■ Brief
The word "Kronenberg" may appear in some lines of the data; copy every such line.

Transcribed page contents
◆ ◆ ◆ ◆
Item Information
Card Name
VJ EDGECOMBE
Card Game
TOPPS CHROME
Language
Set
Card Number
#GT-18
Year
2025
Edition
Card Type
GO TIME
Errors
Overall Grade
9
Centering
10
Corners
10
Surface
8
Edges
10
◆ ◆ ◆ ◆
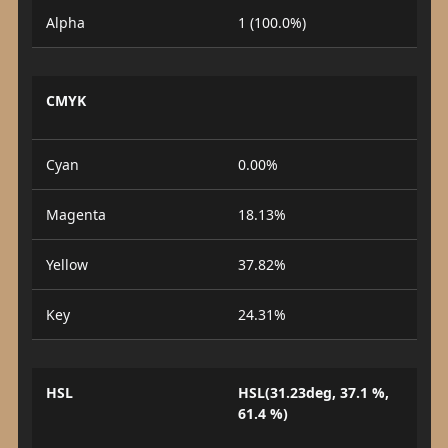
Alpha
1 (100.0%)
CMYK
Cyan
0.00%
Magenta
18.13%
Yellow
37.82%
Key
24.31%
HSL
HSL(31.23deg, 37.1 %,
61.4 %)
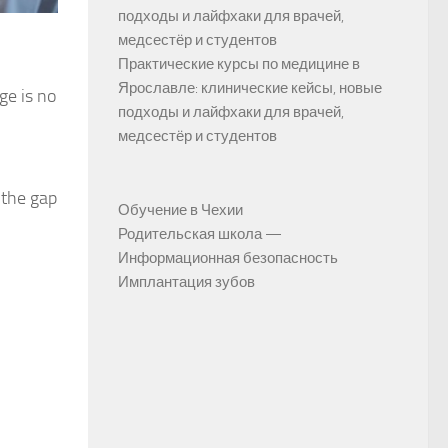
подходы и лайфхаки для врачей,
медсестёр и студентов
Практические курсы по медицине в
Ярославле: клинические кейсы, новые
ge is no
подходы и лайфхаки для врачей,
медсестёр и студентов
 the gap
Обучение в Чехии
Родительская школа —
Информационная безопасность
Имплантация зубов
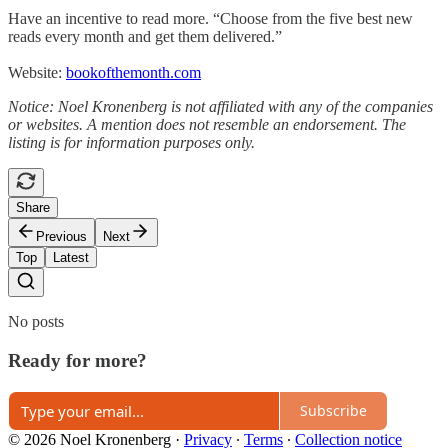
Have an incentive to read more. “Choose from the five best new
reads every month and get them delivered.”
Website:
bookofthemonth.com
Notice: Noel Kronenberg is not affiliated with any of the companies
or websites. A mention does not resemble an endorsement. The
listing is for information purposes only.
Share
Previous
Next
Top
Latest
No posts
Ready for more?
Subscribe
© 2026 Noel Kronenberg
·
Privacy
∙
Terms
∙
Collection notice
◆ ◆ ◆ ◆
■ Result for this task
Notice: Noel Kronenberg is not affiliated with any of the companies
© 2026 Noel Kronenberg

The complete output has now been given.